Aimable, s’autorisant même des traits d’humour, Philippe Martinez a néanmoins marqué une pointe d’agacement lorsqu’il a été interrogé sur le fait que la représentante de la fédération de la Santé, dont il est très proche de la numéro Un, n’ait pas respecté le mandat que lui avait donné ses instances qui était de voter contre sa première proposition de bureau confédéral. Il a affirmé que le mandat qui avait été défini avant que la liste soit connue était ouvert, c’est-à-dire qu’il pouvait être modifié en séance. Or il n’en est rien.
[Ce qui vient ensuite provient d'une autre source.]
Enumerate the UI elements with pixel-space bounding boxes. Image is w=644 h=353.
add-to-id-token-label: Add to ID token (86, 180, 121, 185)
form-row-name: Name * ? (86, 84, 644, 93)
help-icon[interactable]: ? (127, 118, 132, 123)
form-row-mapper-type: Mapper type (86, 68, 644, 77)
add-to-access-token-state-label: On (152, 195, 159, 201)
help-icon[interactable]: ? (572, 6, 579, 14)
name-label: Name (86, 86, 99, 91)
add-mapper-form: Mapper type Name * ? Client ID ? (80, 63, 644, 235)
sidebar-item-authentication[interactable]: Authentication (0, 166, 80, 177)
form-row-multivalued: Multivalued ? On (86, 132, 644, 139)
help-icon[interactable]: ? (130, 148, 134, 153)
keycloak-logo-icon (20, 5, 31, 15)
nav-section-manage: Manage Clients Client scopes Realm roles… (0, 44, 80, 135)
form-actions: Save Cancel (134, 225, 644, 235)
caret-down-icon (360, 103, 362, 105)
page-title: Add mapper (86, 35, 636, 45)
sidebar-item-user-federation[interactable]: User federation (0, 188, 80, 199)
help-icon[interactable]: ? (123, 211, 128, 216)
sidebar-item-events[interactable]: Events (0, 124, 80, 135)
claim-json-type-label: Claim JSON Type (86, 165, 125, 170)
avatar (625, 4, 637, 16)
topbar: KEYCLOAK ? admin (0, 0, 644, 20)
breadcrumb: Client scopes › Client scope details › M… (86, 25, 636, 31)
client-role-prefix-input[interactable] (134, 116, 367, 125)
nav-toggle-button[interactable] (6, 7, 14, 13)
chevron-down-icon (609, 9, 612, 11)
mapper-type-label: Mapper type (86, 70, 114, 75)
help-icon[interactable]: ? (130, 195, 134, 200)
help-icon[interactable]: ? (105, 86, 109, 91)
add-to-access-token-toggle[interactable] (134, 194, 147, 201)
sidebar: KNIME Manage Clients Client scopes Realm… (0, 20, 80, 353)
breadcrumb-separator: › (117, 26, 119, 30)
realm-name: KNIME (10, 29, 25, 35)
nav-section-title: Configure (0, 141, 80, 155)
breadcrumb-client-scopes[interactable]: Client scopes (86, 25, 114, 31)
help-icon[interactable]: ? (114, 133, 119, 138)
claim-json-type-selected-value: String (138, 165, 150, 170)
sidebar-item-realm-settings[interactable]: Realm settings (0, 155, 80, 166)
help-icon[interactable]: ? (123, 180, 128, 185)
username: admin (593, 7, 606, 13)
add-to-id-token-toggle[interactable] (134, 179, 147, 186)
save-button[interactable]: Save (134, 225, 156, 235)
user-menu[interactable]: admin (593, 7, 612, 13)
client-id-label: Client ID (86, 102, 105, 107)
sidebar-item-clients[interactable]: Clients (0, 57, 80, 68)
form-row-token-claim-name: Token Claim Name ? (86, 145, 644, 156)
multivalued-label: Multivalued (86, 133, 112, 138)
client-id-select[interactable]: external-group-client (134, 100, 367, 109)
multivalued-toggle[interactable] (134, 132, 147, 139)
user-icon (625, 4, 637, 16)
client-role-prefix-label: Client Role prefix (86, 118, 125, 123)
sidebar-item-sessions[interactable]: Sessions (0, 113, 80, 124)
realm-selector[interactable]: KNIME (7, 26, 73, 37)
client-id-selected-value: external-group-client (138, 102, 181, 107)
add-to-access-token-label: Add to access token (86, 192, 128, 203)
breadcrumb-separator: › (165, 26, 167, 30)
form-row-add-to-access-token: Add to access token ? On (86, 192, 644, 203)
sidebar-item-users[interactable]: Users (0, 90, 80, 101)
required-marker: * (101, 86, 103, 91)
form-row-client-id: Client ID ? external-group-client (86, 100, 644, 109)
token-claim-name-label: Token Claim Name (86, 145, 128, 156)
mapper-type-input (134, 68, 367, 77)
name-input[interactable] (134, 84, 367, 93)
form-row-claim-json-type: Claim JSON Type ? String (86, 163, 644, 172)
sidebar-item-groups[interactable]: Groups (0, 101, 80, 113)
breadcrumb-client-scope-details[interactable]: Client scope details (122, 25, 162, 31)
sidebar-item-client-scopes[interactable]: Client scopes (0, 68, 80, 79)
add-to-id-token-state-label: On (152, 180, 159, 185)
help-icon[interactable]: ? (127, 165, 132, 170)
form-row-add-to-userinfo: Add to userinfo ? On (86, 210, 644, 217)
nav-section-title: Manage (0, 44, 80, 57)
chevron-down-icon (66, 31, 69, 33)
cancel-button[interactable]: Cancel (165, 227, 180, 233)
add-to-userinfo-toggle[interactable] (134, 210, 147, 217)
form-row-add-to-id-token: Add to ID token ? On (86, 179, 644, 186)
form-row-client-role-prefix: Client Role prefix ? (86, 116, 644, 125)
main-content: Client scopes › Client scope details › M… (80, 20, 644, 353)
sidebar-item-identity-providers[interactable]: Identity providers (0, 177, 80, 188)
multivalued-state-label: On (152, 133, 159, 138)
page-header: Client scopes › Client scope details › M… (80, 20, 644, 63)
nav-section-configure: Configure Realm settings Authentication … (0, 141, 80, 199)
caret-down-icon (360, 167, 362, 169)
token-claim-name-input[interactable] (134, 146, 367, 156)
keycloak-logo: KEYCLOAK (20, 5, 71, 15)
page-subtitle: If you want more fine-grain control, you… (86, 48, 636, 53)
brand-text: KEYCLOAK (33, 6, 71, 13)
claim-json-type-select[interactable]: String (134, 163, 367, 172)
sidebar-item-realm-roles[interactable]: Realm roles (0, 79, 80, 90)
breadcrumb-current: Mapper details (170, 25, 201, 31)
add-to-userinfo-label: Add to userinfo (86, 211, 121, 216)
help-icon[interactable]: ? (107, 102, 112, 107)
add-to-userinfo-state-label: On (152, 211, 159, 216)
Dans la déclaration du 12 janvier dont «Les Echos» ont eu connaissance, le conseil fédéral de la santé affirme qu’il «ne reconnaît pas de légitimité de la commission ad hoc mise en place [pour proposer un nouveau bureau confédéral] et se prononce donc contre la proposition [...] du fait de son pilotage» par Thierry Lepaon.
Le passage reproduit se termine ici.